To better help you imagine how this AI shopping agent will work, consider the following examples:
You need a new pair of running shoes.
Your agent knows your size, preferred brands, past purchases, and current deals across the web. It finds three great options, checks reviews, and presents you with the best one — or just buys it if you previously gave it permission.
You're planning a trip.
Instead of jumping between flight, hotel, and rental car sites, your travel agent AI bundles the whole thing, rebooks if prices drop, and gives you one neat itinerary.
You run a small business.
Your AI handles supplier orders, monitors inventory, and even renegotiates contracts when better options appear.
You have an important event on your calendar.
Your AI notes the event and appropriate attire, and searches for the best deals on each item of the perfect outfit — from shoes to hat. All of the outfit fits your size and list of preferences. The AI can then ask you to choose between outfits or items, and then purchase it. Or, if it has your permission, simply buy it and have it shipped to your home or the hotel where you’ll be staying during the event.
In short, A-commerce is the next evolution in online commerce, where AI agents handle purchasing decisions, product research, and transaction completion on behalf of you, your family, or your company. This shift will create profound changes in how SEO strategies and websites must evolve.

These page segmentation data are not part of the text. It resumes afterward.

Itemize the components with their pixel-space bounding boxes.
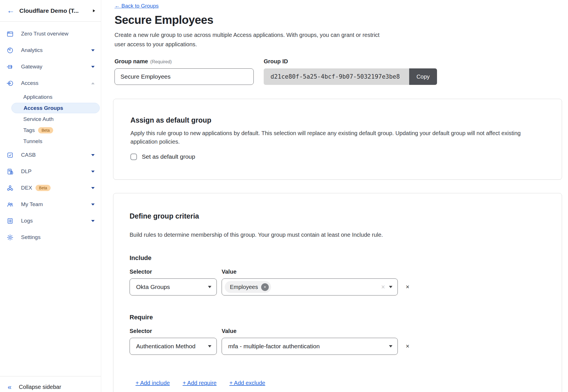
chevron-down-icon[interactable] <box>91 204 95 206</box>
sidebar-item-logs[interactable]: Logs <box>0 213 101 229</box>
chevron-down-icon[interactable] <box>91 171 95 173</box>
remove-require-rule-button[interactable]: × <box>406 343 409 350</box>
card-title: Define group criteria <box>130 212 546 220</box>
define-group-criteria-card: Define group criteria Build rules to det… <box>113 193 562 392</box>
add-include-link[interactable]: + Add include <box>136 380 170 386</box>
include-value-multiselect[interactable]: Employees × × <box>222 278 398 295</box>
include-heading: Include <box>130 254 546 262</box>
sidebar-item-access-groups[interactable]: Access Groups <box>11 103 100 113</box>
chip-label: Employees <box>230 284 258 290</box>
selected-option: Okta Groups <box>136 284 204 290</box>
sidebar-item-label: Access Groups <box>24 105 63 111</box>
sidebar-item-label: Zero Trust overview <box>21 31 68 37</box>
sidebar-item-tags[interactable]: Tags Beta <box>0 125 101 136</box>
group-id-label: Group ID <box>264 58 437 65</box>
sidebar-item-label: Tunnels <box>23 138 42 144</box>
group-id-value: d21ce80f-5a25-4bcf-9b07-5032197e3be8 <box>264 68 409 85</box>
require-rule-row: Authentication Method mfa - multiple-fac… <box>130 338 546 355</box>
chevron-down-icon <box>389 345 392 347</box>
chevron-down-icon[interactable] <box>91 154 95 156</box>
sidebar-item-zero-trust-overview[interactable]: Zero Trust overview <box>0 26 101 42</box>
list-document-icon <box>7 217 14 225</box>
chevron-down-icon <box>389 286 392 288</box>
remove-include-rule-button[interactable]: × <box>406 283 409 291</box>
back-to-groups-link[interactable]: ← Back to Groups <box>115 3 159 9</box>
add-exclude-link[interactable]: + Add exclude <box>229 380 265 386</box>
card-description: Apply this rule group to new application… <box>130 129 546 146</box>
group-name-id-row: Group name(Required) Group ID d21ce80f-5… <box>115 58 568 85</box>
require-selector-dropdown[interactable]: Authentication Method <box>130 338 217 355</box>
sidebar-item-label: Service Auth <box>23 116 54 122</box>
sidebar-item-my-team[interactable]: My Team <box>0 196 101 213</box>
chip-remove-icon[interactable]: × <box>261 283 269 291</box>
group-id-field-group: Group ID d21ce80f-5a25-4bcf-9b07-5032197… <box>264 58 437 85</box>
chevron-down-icon[interactable] <box>91 66 95 68</box>
sidebar-item-analytics[interactable]: Analytics <box>0 42 101 58</box>
back-arrow-icon[interactable]: ← <box>7 7 14 14</box>
chevron-down-icon[interactable] <box>91 49 95 51</box>
sidebar-item-label: Gateway <box>21 64 42 70</box>
sidebar-item-label: Access <box>21 80 38 86</box>
sidebar-item-dlp[interactable]: DLP <box>0 163 101 180</box>
selected-option: Authentication Method <box>136 343 204 350</box>
sidebar-item-gateway[interactable]: Gateway <box>0 58 101 75</box>
sidebar-item-service-auth[interactable]: Service Auth <box>0 114 101 125</box>
sidebar-item-dex[interactable]: DEX Beta <box>0 180 101 196</box>
casb-icon <box>7 152 14 159</box>
collapse-sidebar-button[interactable]: « Collapse sidebar <box>0 376 101 392</box>
add-require-link[interactable]: + Add require <box>183 380 217 386</box>
gear-icon <box>7 234 14 241</box>
require-value-dropdown[interactable]: mfa - multiple-factor authentication <box>222 338 398 355</box>
chevron-down-icon[interactable] <box>91 187 95 189</box>
collapse-chevrons-icon: « <box>8 384 11 391</box>
chevron-down-icon[interactable] <box>91 220 95 222</box>
sidebar-item-casb[interactable]: CASB <box>0 147 101 163</box>
selector-label: Selector <box>130 328 222 334</box>
group-name-field-group: Group name(Required) <box>115 58 264 85</box>
group-name-input[interactable] <box>115 68 254 85</box>
sidebar: ← Cloudflare Demo (T... Zero Trust overv… <box>0 0 101 392</box>
clear-values-icon[interactable]: × <box>381 283 385 291</box>
sidebar-item-label: Logs <box>21 218 33 224</box>
sidebar-item-label: CASB <box>21 152 36 158</box>
sidebar-header: ← Cloudflare Demo (T... <box>0 0 101 22</box>
chevron-up-icon[interactable] <box>91 82 95 84</box>
people-icon <box>7 201 14 208</box>
access-submenu: Applications Access Groups Service Auth … <box>0 91 101 147</box>
beta-badge: Beta <box>38 127 53 133</box>
main-content: ← Back to Groups Secure Employees Create… <box>101 0 568 392</box>
account-title: Cloudflare Demo (T... <box>19 7 93 14</box>
access-icon <box>7 80 14 87</box>
beta-badge: Beta <box>36 185 51 191</box>
sidebar-item-applications[interactable]: Applications <box>0 91 101 102</box>
sidebar-nav: Zero Trust overview Analytics Gateway Ac… <box>0 22 101 246</box>
chevron-right-icon[interactable] <box>93 9 95 12</box>
add-rule-links: + Add include + Add require + Add exclud… <box>130 380 546 386</box>
sidebar-item-settings[interactable]: Settings <box>0 229 101 246</box>
include-rule-row: Okta Groups Employees × × × <box>130 278 546 295</box>
value-label: Value <box>222 269 236 275</box>
selector-label: Selector <box>130 269 222 275</box>
required-hint: (Required) <box>150 59 172 64</box>
sidebar-item-label: My Team <box>21 201 43 207</box>
selected-option: mfa - multiple-factor authentication <box>228 343 385 350</box>
card-description: Build rules to determine membership of t… <box>130 230 546 239</box>
overview-window-icon <box>7 30 14 37</box>
include-selector-dropdown[interactable]: Okta Groups <box>130 278 217 295</box>
network-nodes-icon <box>7 185 14 192</box>
sidebar-item-tunnels[interactable]: Tunnels <box>0 136 101 147</box>
page-title: Secure Employees <box>115 14 568 26</box>
group-name-label: Group name <box>115 58 148 64</box>
set-default-group-checkbox[interactable] <box>130 154 137 160</box>
sidebar-item-access[interactable]: Access <box>0 75 101 91</box>
require-heading: Require <box>130 314 546 321</box>
pie-chart-icon <box>7 47 14 54</box>
card-title: Assign as default group <box>130 116 546 124</box>
copy-button[interactable]: Copy <box>409 68 437 85</box>
sidebar-item-label: Analytics <box>21 47 43 53</box>
chevron-down-icon <box>208 345 211 347</box>
value-label: Value <box>222 328 236 334</box>
collapse-sidebar-label: Collapse sidebar <box>19 384 61 390</box>
chevron-down-icon <box>208 286 211 288</box>
gateway-icon <box>7 63 14 70</box>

Traditional SEO and websites target traditional search engine rankings to increase visibility before people who are interested in buying their products or services, but A-commerce requires optimizing for AI agents that make purchasing decisions without a person looking at any of their wares. So site designers need to structure content for AI comprehension, rather than solely for human readability. Sites need to present product information in formats that AI agents can easily parse, compare, and evaluate.
Consider these factors that can reshape the content of commerce-related websites:
Structure and focus of website content:
AI agents rely heavily on structured data to make decisions. For example
E-commerce sites will need to prioritize schema markup, product APIs, and machine-readable formats over traditional content optimization. The focus shifts from keyword density for making the website visible to human searchers to data clarity and accessibility for AI agents.